4. Originally Posted by aman_cc
Thanks NonCommAlg.

Though I am fairly confident of the following still would check this:
if $C=AB$ then $e(C) = e(A)B$
this is true because, (at least) over a field, "matrix multiplication" is associative. so $e(AB)=(eA)B.$ you're making your job hard by looking at $e$ as a map rather than just a matrix.

Also is there another conceptual-argument (based on linear transformation etc) for $e(A)=e(I_n)A$ to be true? The proof I have at my disposal is based on actual computation.
i don't know what kind of "concept" or even "computation" you're talking about here? $I_n$ is the identity matrix and so $eI_n=e,$ which gives us $e(I_n)A=(eI_n)A=eA=e(A).$

5. Originally Posted by NonCommAlg
i don't know what kind of "concept" or even "computation" you're talking about here? $I_n$ is the identity matrix and so $eI_n=e,$ which gives us $e(I_n)A=(eI_n)A=eA=e(A).$
Thanks for confirming the part (1). After you said it - I realized I was asking a very trivial question.

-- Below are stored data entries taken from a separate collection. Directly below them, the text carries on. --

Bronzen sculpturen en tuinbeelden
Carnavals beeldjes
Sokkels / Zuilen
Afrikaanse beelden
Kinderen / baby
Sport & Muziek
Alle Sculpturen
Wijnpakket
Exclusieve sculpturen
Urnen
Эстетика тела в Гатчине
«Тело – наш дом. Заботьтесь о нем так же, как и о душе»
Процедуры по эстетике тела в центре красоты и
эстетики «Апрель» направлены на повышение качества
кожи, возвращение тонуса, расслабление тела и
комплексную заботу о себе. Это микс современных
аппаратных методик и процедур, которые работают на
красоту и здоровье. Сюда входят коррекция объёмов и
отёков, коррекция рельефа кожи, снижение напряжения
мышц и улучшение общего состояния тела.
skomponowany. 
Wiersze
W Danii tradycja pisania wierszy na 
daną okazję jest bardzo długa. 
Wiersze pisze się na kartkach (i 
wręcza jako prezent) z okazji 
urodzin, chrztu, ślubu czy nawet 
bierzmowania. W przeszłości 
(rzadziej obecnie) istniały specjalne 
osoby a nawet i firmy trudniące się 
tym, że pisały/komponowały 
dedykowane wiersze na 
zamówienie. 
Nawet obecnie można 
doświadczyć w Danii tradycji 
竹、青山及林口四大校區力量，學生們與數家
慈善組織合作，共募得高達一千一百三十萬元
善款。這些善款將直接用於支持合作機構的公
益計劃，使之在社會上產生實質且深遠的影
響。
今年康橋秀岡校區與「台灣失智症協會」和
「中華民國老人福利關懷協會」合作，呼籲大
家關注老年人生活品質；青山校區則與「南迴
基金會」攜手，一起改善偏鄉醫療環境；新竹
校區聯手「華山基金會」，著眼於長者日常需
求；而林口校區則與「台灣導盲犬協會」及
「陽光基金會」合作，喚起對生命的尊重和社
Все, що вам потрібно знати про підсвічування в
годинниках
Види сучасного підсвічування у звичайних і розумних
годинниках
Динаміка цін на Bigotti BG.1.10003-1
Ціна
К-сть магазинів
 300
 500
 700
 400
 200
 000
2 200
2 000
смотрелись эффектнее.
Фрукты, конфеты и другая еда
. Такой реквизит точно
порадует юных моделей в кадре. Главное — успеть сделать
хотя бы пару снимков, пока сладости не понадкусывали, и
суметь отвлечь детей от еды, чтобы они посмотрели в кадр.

For part(2) - Let me try to explain.
When I say 'e' is an elementary row operation. I look at it as some kind of a function on A. e(A) in my way of thinking is image of A under e.

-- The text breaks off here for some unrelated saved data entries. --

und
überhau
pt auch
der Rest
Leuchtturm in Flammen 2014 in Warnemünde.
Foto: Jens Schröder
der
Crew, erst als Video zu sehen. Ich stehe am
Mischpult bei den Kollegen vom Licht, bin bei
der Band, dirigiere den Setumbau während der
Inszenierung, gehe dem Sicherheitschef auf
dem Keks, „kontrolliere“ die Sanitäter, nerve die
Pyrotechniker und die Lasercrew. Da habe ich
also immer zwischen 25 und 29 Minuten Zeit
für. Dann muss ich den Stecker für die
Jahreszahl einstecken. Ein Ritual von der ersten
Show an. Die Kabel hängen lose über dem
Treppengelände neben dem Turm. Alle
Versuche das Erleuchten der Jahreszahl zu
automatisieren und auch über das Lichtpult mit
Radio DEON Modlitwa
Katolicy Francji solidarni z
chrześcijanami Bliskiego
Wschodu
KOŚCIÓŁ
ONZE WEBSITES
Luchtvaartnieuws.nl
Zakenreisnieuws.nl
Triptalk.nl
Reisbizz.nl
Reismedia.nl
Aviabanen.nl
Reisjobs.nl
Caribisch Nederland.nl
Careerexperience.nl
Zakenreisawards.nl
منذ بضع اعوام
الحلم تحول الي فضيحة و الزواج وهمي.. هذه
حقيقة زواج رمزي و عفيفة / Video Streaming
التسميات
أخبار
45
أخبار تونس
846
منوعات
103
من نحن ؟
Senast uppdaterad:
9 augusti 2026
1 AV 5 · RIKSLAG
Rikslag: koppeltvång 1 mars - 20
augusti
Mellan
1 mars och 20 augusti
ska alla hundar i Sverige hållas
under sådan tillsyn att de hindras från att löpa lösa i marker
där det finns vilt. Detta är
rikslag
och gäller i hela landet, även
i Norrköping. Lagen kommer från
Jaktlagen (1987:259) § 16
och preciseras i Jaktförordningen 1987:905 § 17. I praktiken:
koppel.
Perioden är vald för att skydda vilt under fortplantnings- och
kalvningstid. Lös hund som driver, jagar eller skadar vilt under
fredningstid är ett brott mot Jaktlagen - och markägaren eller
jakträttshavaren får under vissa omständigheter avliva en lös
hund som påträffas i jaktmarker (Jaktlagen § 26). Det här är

Now it so happens that $e(A) = e.A$
In R.H.S. I guess $e$ is treated like a matrix ( $e=e(I_n)$). And, $e.A$ is a matrix multiplication.

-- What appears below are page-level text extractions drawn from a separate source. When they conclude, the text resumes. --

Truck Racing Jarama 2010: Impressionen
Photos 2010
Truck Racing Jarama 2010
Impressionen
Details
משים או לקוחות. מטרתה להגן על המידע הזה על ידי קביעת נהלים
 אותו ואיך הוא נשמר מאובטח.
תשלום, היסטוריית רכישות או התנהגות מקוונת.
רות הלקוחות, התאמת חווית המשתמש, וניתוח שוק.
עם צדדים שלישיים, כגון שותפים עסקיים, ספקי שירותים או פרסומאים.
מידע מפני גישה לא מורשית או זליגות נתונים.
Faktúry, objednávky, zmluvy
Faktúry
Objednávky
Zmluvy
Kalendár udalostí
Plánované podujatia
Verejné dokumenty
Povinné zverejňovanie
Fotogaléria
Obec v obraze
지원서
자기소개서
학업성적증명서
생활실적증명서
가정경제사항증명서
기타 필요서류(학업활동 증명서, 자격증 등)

I guess it is this multiplication that you refer when you write $eI_n=e$

My question is why should $e(A) = e.A$? Is there a logic to it - or this is a fact which just happens to be true based on how we define
1. Elementary Row Operation
2. Matrix Multiplication

Please ignore this question if it is really not relevant. Maybe I need to get more clear in my head.

6. Originally Posted by aman_cc

My question is why should $e(A) = e.A$? Is there a logic to it - or this is a fact which just happens to be true based on how we define
1. Elementary Row Operation
2. Matrix Multiplication
well, the only way to prove that is direct calculation, i.e. to check that $eA$ really does the required row operation.

here's a question for you to think about: can you write an elementary matrix in terms of $e_{ij}$?

( $e_{ij},$ as usual, is the square matrix with 1 in the $i$-th row and $j$-th column and 0 everywhere else)

7. Originally Posted by NonCommAlg
well, the only way to prove that is direct calculation, i.e. to check that $eA$ really does the required row operation.

here's a question for you to think about: can you write an elementary matrix in terms of $e_{ij}$?

( $e_{ij},$ as usual, is the square matrix with 1 in the $i$-th row and $j$-th column and 0 everywhere else)

Let me try

$I_n = \sum e_{ii}$ , where $i \in [1,n]$
In the equations below I have used the above mentioned expansion.

Interchange of row - $Row_a \leftrightharpoons Row_b$
$e = I_n - e_{aa} - e_{bb} + e_{ab} + e_{ba}$

Multiplication by a scalar $Row_a = x \times Row_a$
$e = I_n - e_{aa} + x \times e_{aa}$

Adding a scalar multiple of a row to another row $Row_a = Row_a + x \times Row_b$
$e = I_n + x \times e_{ab}$

Am I anywhere close to what you wanted me to try? If yes, any specific importance of this method?

Thanks very much !!

8. Originally Posted by aman_cc
Let me try

$I_n = \sum e_{ii}$ , where $i \in [1,n]$
In the equations below I have used the above mentioned expansion.

Interchange of row - $Row_a \leftrightharpoons Row_b$
$e = I_n - e_{aa} - e_{bb} + e_{ab} + e_{ba}$

Multiplication by a scalar $Row_a = x \times Row_a$
$e = I_n - e_{aa} + x \times e_{aa}$

Adding a scalar multiple of a row to another row $Row_a = Row_a + x \times Row_b$
$e = I_n + x \times e_{ab}$

Am I anywhere close to what you wanted me to try? If yes, any specific importance of this method?

Thanks very much !!
right! of course, "multiplying by a scalar" and "adding a scalar multiple of a row to another row" have the same form, which is $I + ce_{ij}.$ so we basically have two distinct forms of matrices.

the reason that i gave you this question is that using these forms makes the proof $e(A)=eA$ easier. that's because we can write the matrix $A=[a_{ij}]$ in the form $A=\sum_{i,j}a_{ij}e_{ij}$ and then

we can use this fact that $e_{ij}e_{rs}=\delta_{jr}e_{is},$ where $\delta_{jr}$ is, as usual, the Kronecker's delta.

9. I get the idea. Thanks very much !!